In summary, we have shown herein that a single, intranasal administration of the RSV-F nanovaccine elicits mucosal and systemic antiviral immunity, resulting in reduced virus-associated pathology and reduced viral burdens in animals vaccinated at ≤one month of age. The results of our in vivo efficacy studies warrant further evaluation of the RSV-F/G nanovaccine for protection against RSV infection in cotton rat, and have encouraged us to continue to refine the PLGA chemistries and vaccine formulations to optimize their efficacy against RSV infection in neonates.

Claims

A modified RSV F protein, wherein the modified RSV F protein comprises an amino acid sequence having a deletion of 1 to 10 amino acids corresponding to residues 137-146 of SEQ ID NO: 1.
The modified RSV F protein according to claim 1, wherein the modified RSV F protein further comprises an inactivated primary fusion cleavage site.
The modified RSV F protein according to claim 1 or 2, wherein the inactivated primary fusion cleavage site is obtained by mutation of arginine residues at positions 133, 135, and 136 of SEQ ID NO: 1 to glutamine.
The modified RSV F protein according to any one of claims 1-3, wherein the modified RSV F protein comprises or consists of SEQ ID NO: 5.
The modified RSV F protein according to any one of claims 1-4, wherein the modified RSV F protein is a monomeric RSV F protein.
A nucleic sequence encoding the modified RSV F protein according to any one of claims 1-5.
A cell comprising the nucleic sequence according to claim 6.
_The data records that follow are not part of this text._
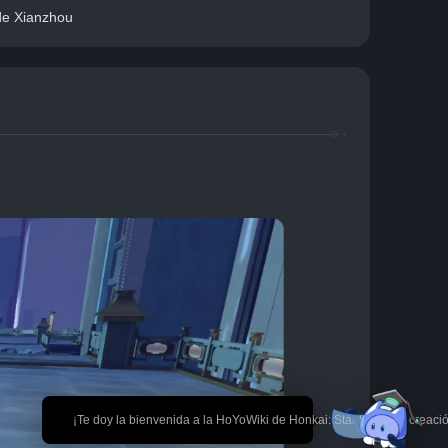
de Xianzhou
🎉 ¡Te doy la bienvenida a la HoYoWiki de Honkai: Star Rail! *La creaci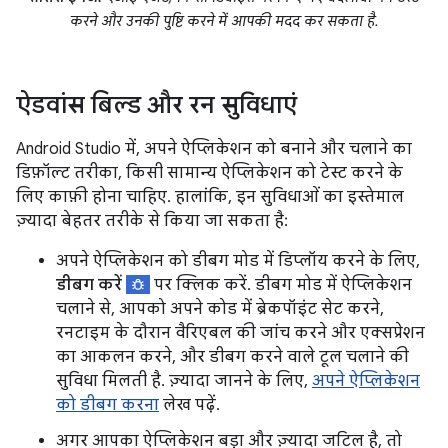
करने और उनकी पुष्टि करने में आपकी मदद कर सकता है.
ऐडवांस बिल्ड और रन सुविधाएं
Android Studio में, अपने ऐप्लिकेशन को बनाने और चलाने का
डिफ़ॉल्ट तरीका, किसी सामान्य ऐप्लिकेशन को टेस्ट करने के
लिए काफ़ी होना चाहिए. हालांकि, इन सुविधाओं का इस्तेमाल
ज़्यादा बेहतर तरीके से किया जा सकता है:
अपने ऐप्लिकेशन को डीबग मोड में डिप्लॉय करने के लिए,
डीबग करें
पर क्लिक करें. डीबग मोड में ऐप्लिकेशन
चलाने से, आपको अपने कोड में ब्रेकपॉइंट सेट करने,
रनटाइम के दौरान वैरिएबल की जांच करने और एक्सप्रेशन
का आकलन करने, और डीबग करने वाले टूल चलाने की
सुविधा मिलती है. ज़्यादा जानने के लिए,
अपने ऐप्लिकेशन
को डीबग करना
लेख पढ़ें.
अगर आपका ऐप्लिकेशन बड़ा और ज़्यादा जटिल है, तो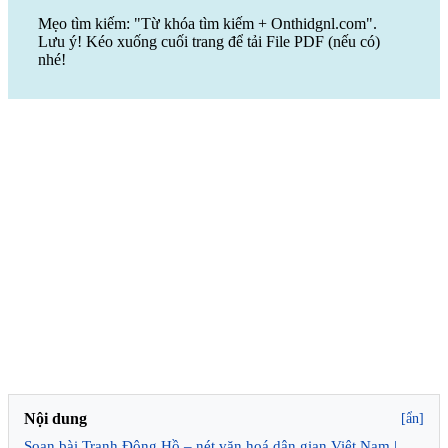
Mẹo tìm kiếm: "Từ khóa tìm kiếm + Onthidgnl.com".
Lưu ý! Kéo xuống cuối trang để tải File PDF (nếu có)
nhé!
Nội dung
[ẩn]
Soạn bài Tranh Đông Hồ – nét văn hoá dân gian Việt Nam |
The cell according to claim 7, wherein the cell is E. coli DH5α cell.
The cell according to claim 8, wherein the E. coli DH5α cell has been deposited with China General Microbiological Culture Collection Center (CGMCC) under the accession number CGMCC No. 25524.
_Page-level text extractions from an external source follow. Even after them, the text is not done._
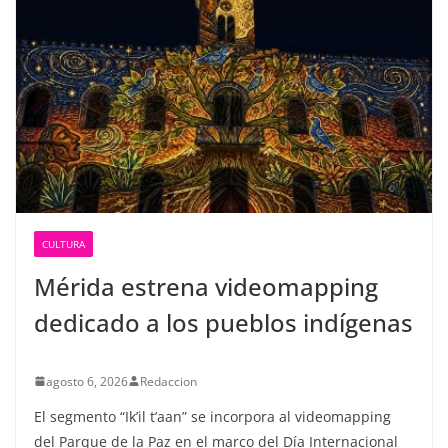
CULTURA
Mérida estrena videomapping
dedicado a los pueblos indígenas
agosto 6, 2026
Redaccion
El segmento “Ik’il t’aan” se incorpora al videomapping
del Parque de la Paz en el marco del Día Internacional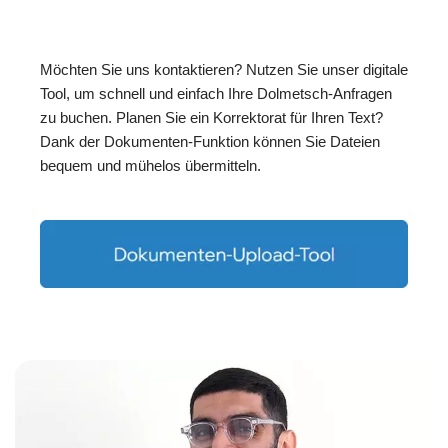
Möchten Sie uns kontaktieren? Nutzen Sie unser digitale
Tool, um schnell und einfach Ihre Dolmetsch-Anfragen
zu buchen. Planen Sie ein Korrektorat für Ihren Text?
Dank der Dokumenten-Funktion können Sie Dateien
bequem und mühelos übermitteln.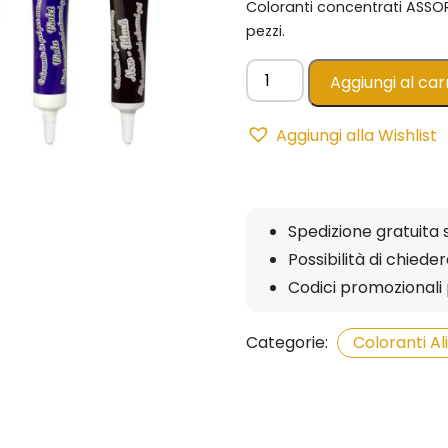
Coloranti concentrati ASSORT
pezzi.
KIT
Aggiungi al car
COLORI
FREDDI
Aggiungi alla Wishlist
6pz
Gel
Concentrati
in
Spedizione gratuita 
Tubetto
Possibilità di chied
-
20gr
Codici promozionali 
quantità
Categorie:
Coloranti A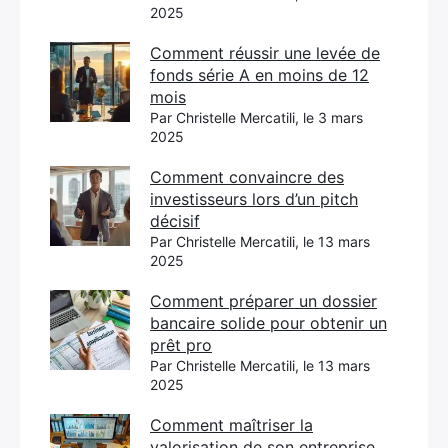
2025
Comment réussir une levée de
fonds série A en moins de 12
mois
Par Christelle Mercatili, le 3 mars
2025
Comment convaincre des
investisseurs lors d’un pitch
décisif
Par Christelle Mercatili, le 13 mars
2025
Comment préparer un dossier
bancaire solide pour obtenir un
prêt pro
Par Christelle Mercatili, le 13 mars
2025
Comment maîtriser la
valorisation de son entreprise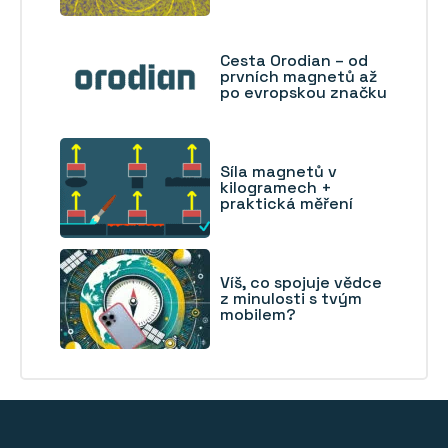
Cesta Orodian – od
prvních magnetů až
po evropskou značku
Síla magnetů v
kilogramech +
praktická měření
Víš, co spojuje vědce
z minulosti s tvým
mobilem?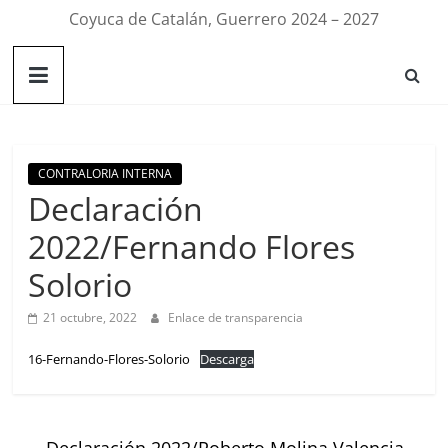
Coyuca de Catalán, Guerrero 2024 – 2027
CONTRALORIA INTERNA
Declaración
2022/Fernando Flores
Solorio
21 octubre, 2022
Enlace de transparencia
16-Fernando-Flores-Solorio
Descarga
←
Declaración 2022/Roberto Molina Valencia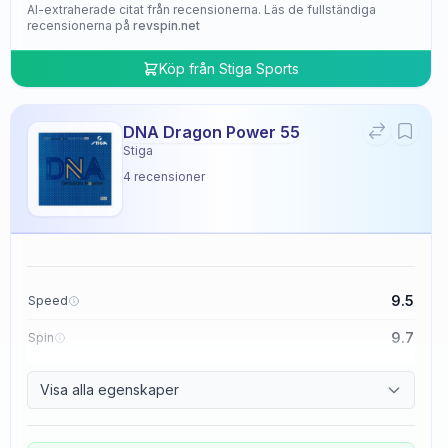
AI-extraherade citat från recensionerna. Läs de fullständiga
recensionerna på
revspin.net
Köp från
Stiga Sports
DNA Dragon Power 55
Stiga
4
recensioner
9.5
Speed
9.7
Spin
9.5
Control
Visa alla egenskaper
4.8
Tackiness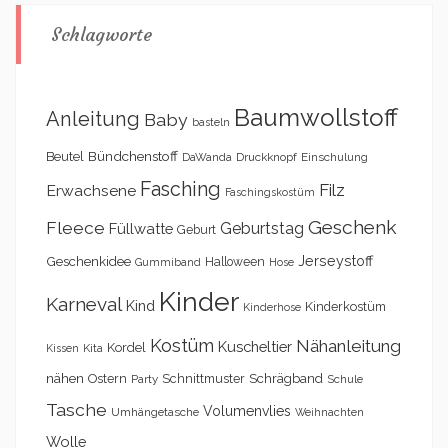
Schlagworte
Baumwollstoff
Anleitung
Baby
basteln
Bündchenstoff
Beutel
DaWanda
Druckknopf
Einschulung
Fasching
Filz
Erwachsene
Faschingskostüm
Geschenk
Fleece
Geburtstag
Füllwatte
Geburt
Geschenkidee
Jerseystoff
Halloween
Gummiband
Hose
Kinder
Karneval
Kind
Kinderkostüm
Kinderhose
Kostüm
Nähanleitung
Kuscheltier
Kordel
Kita
Kissen
nähen
Schrägband
Ostern
Schnittmuster
Party
Schule
Tasche
Volumenvlies
Umhängetasche
Weihnachten
Wolle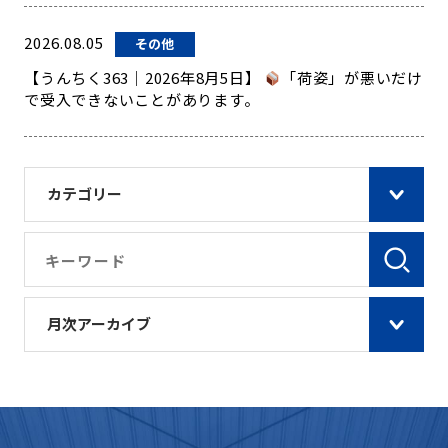
2026.08.05
その他
【うんちく363｜2026年8月5日】
「荷姿」が悪いだけ
で受入できないことがあります。
カテゴリー
月次アーカイブ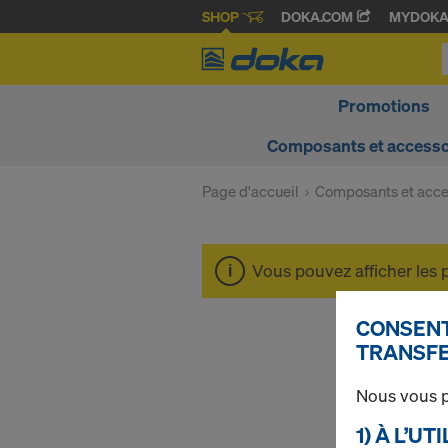
SHOP
DOKA.COM
MYDOK
Promotions
Composants et accesso
Page d'accueil
Composants et acce
Vous pouvez afficher les 
CONSENT
TRANSFE
Nous vous p
1) À L’U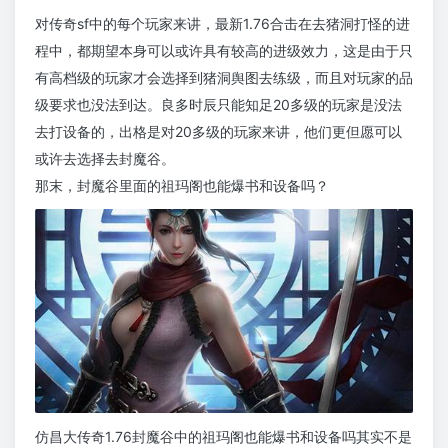
对传奇sf中的每个玩家来讲，最新1.76合击在去猪洞打怪的进
程中，都期望本身可以或许具有较高的进级效力，这是由于只
有高档级的玩家才会选择到猪洞舆图去练级，而且对玩家的品
级要求也没法到达。良多时辰只能知足20多级的玩家是没法
去打设备的，出格是对20多级的玩家来讲，他们更但愿可以
或许去选择去封魔谷。
那末，封魔谷里面的祖玛阁也能爆书和设备吗？
仿昌大传奇1.76封魔谷中的祖玛阁也能爆书和设备吗其实不是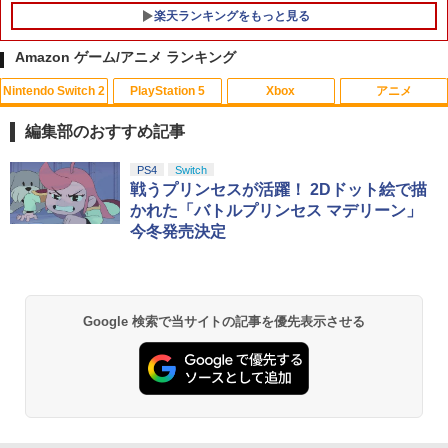
楽天ランキングをもっと見る
Amazon ゲーム/アニメ ランキング
Nintendo Switch 2
PlayStation 5
Xbox
アニメ
編集部のおすすめ記事
スプラトゥーン レイダース|オンライン
PlayStation 5 デジタル・エディション
Xbox プリペイドカード 10,000円 デジ
劇場版「鬼滅の刃」無限城編 第一章 猗
PS4
Switch
1
1
1
1
コード版
日本語専用 Console Language: Japan
タルコード 【旧 Xbox ギフトカード】
窩座再来 通常版 [Blu-ray]
戦うプリンセスが活躍！ 2Dドット絵で描
ese only (CFI-2200B01)
[オンラインコード]
かれた「バトルプリンセス マデリーン」
￥5,832
￥3,964
今冬発売決定
￥55,000
￥10,000
スプラトゥーン レイダース -Switch2
劇場版「鬼滅の刃」無限城編 第一章 猗
Beast of Reincarnation -PS5 【特典】
Xbox プリペイドカード 1,000円 デジタ
2
2
2
2
Google 検索で当サイトの記事を優先表示させる
窩座再来 通常版 [DVD]
プロダクトコード 封入
ルコード 【旧 Xbox ギフトカード】 [オ
ンラインコード]
￥6,455
￥3,523
￥7,286
￥1,000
A nanoparticle comprising a viral protein and at least one polymer (s) , wherein the viral protein consists of RSV antigen or antigens, wherein the RSV antigen contains the modified RSV F protein according to any one of claims 1-5.
The nanoparticle according to claim 10, wherein the nanoparticle is immunogenic.
The nanoparticle according to claim 10 or 11, wherein the nanoparticle is a RSV antigen or antigens entrapped within the nanoparticle.
The nanoparticle according to any one of claims 10-12, wherein the polymer is a water soluble, non-adhesive polymer.
The nanoparticle according to any one of claims 10-13, wherein at least one polymer is selected from the group consisting of poly (lactic-co-glycolic acid) , polyethylene glycol, polyethylene oxide, polyalkylene glycol, polyalkylene oxide and polyethylene glycol-poly (lactic-co-glycolic acid) polymer.
The nanoparticle according to any one of claims 10-14, wherein the polymer is poly (lactic-co-glycolic acid) .
The nanoparticle according to any one of claims 10-15, wherein the nanoparticle has an average diameter of about 250 nm to about 600 nm as measured by dynamic light scattering.
A composition comprising: (i) the nanoparticle according to any one of claims 10-16; and (ii) an adjuvant.
The composition according to claim 17, wherein the adjuvant is a Mycobacterium lysate.
The composition according to claim 18, wherein the adjuvant is a Mycobacterium tuberculosis whole cell lysate.
A vaccine comprising the composition according to any one of claims 17-19 and a pharmaceutically acceptable carrier.